A Sky About to Rain by Mario Sánchez Nevado
A Sky About to Rain by Mario Sánchez Nevado


Lobster


Giggling in the grocery store, gnawing at your crops.

Will something grow in me if I eat the watermelon seeds?
My orange fingers give me away.
It’s like eating delicious plastic.

After so many years, I tried a new thing with you.
You tease me with your cloud.
You make my teeth hurt.

I just want to do it the normal way.
This is not the life I planned for myself.

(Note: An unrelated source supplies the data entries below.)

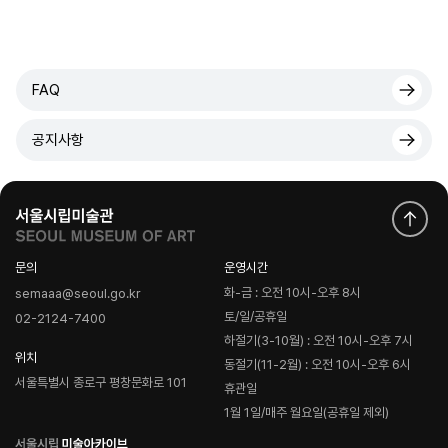
FAQ
공지사항
문의
운영시간
화-금 : 오전 10시-오후 8시
semaaa@seoul.go.kr
토/일/공휴일
02-2124-7400
하절기(3-10월) : 오전 10시-오후 7시
위치
동절기(11-2월) : 오전 10시-오후 6시
서울특별시 종로구 평창문화로 101
휴관일
1월 1일/매주 월요일(공휴일 제외)
로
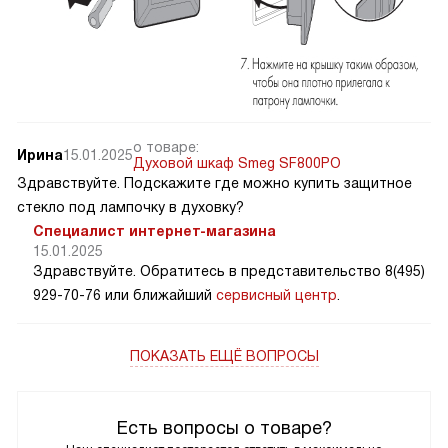
о товаре:
Ирина
15.01.2025
Духовой шкаф Smeg SF800PO
Здравствуйте. Подскажите где можно купить защитное
стекло под лампочку в духовку?
Специалист интернет-магазина
15.01.2025
Здравствуйте. Обратитесь в представительство 8(495)
929-70-76 или ближайший
сервисный центр
.
ПОКАЗАТЬ ЕЩЁ ВОПРОСЫ
Есть вопросы о товаре?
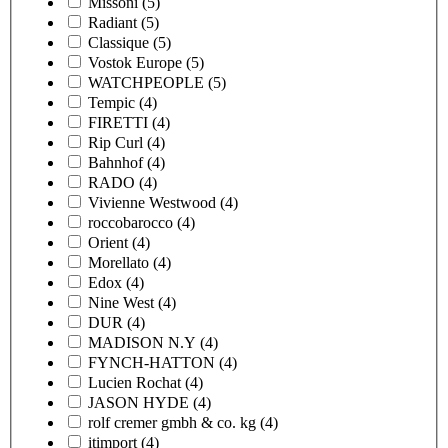
Missoni
(5)
Radiant
(5)
Classique
(5)
Vostok Europe
(5)
WATCHPEOPLE
(5)
Tempic
(4)
FIRETTI
(4)
Rip Curl
(4)
Bahnhof
(4)
RADO
(4)
Vivienne Westwood
(4)
roccobarocco
(4)
Orient
(4)
Morellato
(4)
Edox
(4)
Nine West
(4)
DUR
(4)
MADISON N.Y
(4)
FYNCH-HATTON
(4)
Lucien Rochat
(4)
JASON HYDE
(4)
rolf cremer gmbh & co. kg
(4)
itimport
(4)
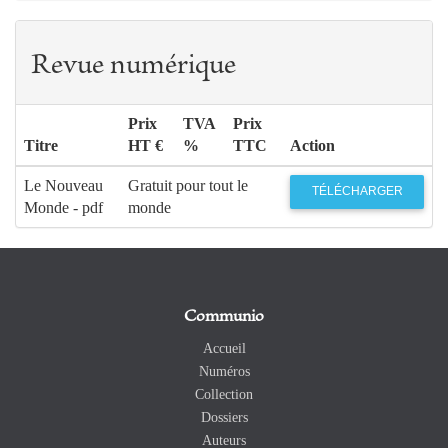
Revue numérique
Prix
TVA
Prix
Titre
HT €
%
TTC
Action
Le Nouveau
Gratuit pour tout le
TÉLÉCHARGER
Monde - pdf
monde
Communio
Accueil
Numéros
Collection
Dossiers
Auteurs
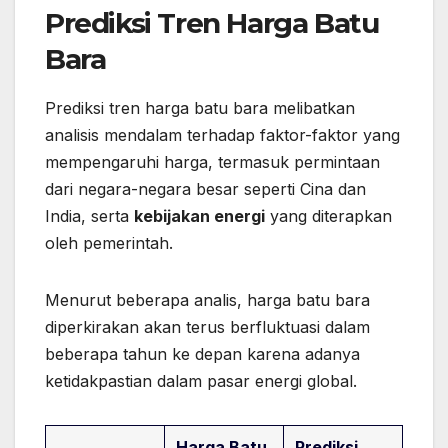
Prediksi Tren Harga Batu
Bara
Prediksi tren harga batu bara melibatkan
analisis mendalam terhadap faktor-faktor yang
mempengaruhi harga, termasuk permintaan
dari negara-negara besar seperti Cina dan
India, serta
kebijakan energi
yang diterapkan
oleh pemerintah.
Menurut beberapa analis, harga batu bara
diperkirakan akan terus berfluktuasi dalam
beberapa tahun ke depan karena adanya
ketidakpastian dalam pasar energi global.
Harga Batu
Prediksi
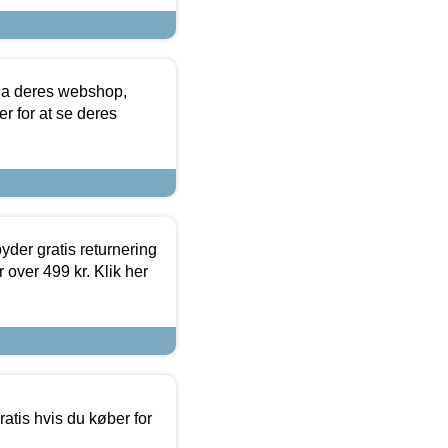
via deres webshop,
er for at se deres
yder gratis returnering
 over 499 kr. Klik her
atis hvis du køber for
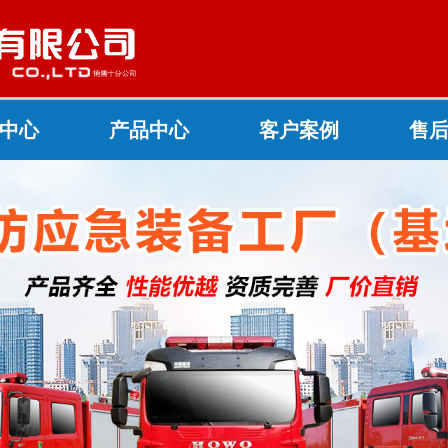
中心
产品中心
客户案例
售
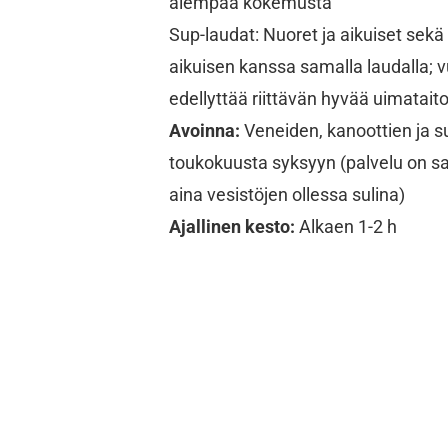
aiempaa kokemusta
Sup-laudat: Nuoret ja aikuiset sek
aikuisen kanssa samalla laudalla;
edellyttää riittävän hyvää uimatait
Avoinna:
Veneiden, kanoottien ja s
toukokuusta syksyyn (palvelu on sa
aina vesistöjen ollessa sulina)
Ajallinen kesto:
Alkaen 1-2 h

It tastes like embarrassment.

I trick myself into enjoying the lack of you.
She had confusion for a name.
It feels kinky to drink it.

Your car reeked of it for weeks.
You deplete me. Your shape fools me.

I tear you apart like a lobster,
like I’d tear apart a lobster,
like a lobster tearing something apart,
like a lobster tearing another lobster apart,
like a lobster tearing me apart.

There are songs about you, but it’s difficult to sing them when you are
in my mouth.





We wrote this poem in two stages. First, we sent the names of foods to each other by email, writing a short response to each food. (We have also done this with names of songs, movies, books, and games.) Only after receiving the other person’s response to a food could we write our own response. We ended up with a long list of foods and responses, perhaps four pages long. We then re-ordered selected responses into “Lobster.” It was a long, time-consuming way to make a poem, but we didn’t mind because each step was fun and interesting.